A question that comes up often is whether to use free or paid software. It’s tempting to get something for free. This page helps provide a brief introduction to this topic.
Legal Versus Illegal
There are legitimate free products available, but there are also some commercial retail products being given away for free. It’s important to understand this distinction. Some ‘free software’ is actually illegal and not intended to be given away. Other free software is developed by an open-source or volunteer teem of developers for the greater good. Those products are not illegal. A bit of research should be done before downloading and installing a program.
Whether free or paid, the demand for a product can determine how good the available offerings are. For example, a good free alternative to Microsoft Office (Word, Excel, PowerPoint) would be Libre Office. Both of these office suites provide plenty of features and are updated frequently. There are millions of people using and offering some level of support for them to continue. Libre Office is free, but you can donate toward its development. Microsoft Office will likely offer more cloud services and interoperability.

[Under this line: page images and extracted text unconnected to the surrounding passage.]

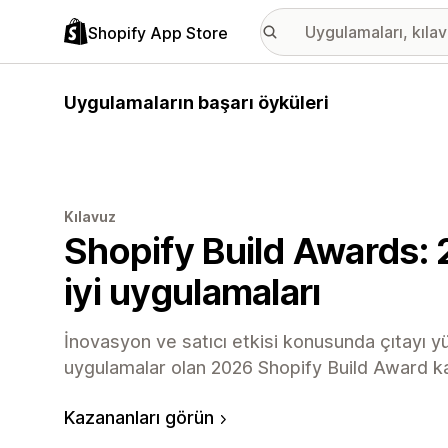
Shopify App Store
Uygulamaların başarı öyküleri
Kılavuz
Shopify Build Awards: 
iyi uygulamaları
İnovasyon ve satıcı etkisi konusunda çıtayı y
uygulamalar olan 2026 Shopify Build Award kaz
Kazananları görün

Programs like DVD burning software aren’t as broadly in demand or supported. This is because for many years, Windows and Apple included DVD burning capabilities for free. The market of relatively inexpensive full-featured paid products is well established with Cyberlink, Nero, Pinnacle Studio, Roxio and many others. The free alternatives, available on reputable websites like CNET, mostly have 1-star to 3-star reviews, and likely offer very little support.
Generally with paid software, support is more readily available and more reliable. Support for free software will often rely upon the ‘user community’ to come up with answers. The more broadly used a product is, the more likely it is that someone will have written about the problems and solutions online. In some rare cases, free products have become an industry standard, like MySQL used for website CMS systems. In those cases, there’s more support for the free product.
Sometimes paid software will offer more features and greater reliability, security, and compatibility. There’s a strong financial incentive to do well, and keep products problem-free. Sometimes a free product has gained enough of a user base, like Libre Office, that its quality rivals that of paid products.
User Skill Level
If you’re a less experienced computer user, reliability, compatibility, and quality support will be important to you. For such a person, buying a paid program is usually the best choice.
If you’re a tinkerer with lots of experience and plenty of tech skills, you might consider getting a Linux computer and using all open source software for your email, internet browsing, and word processing needs. Or, use a Windows computer but choose free open source alternatives. As mentioned above, support may be limited.
The decision to use free products or paid products will be based on a person’s needs, abilities, expectations, and budget.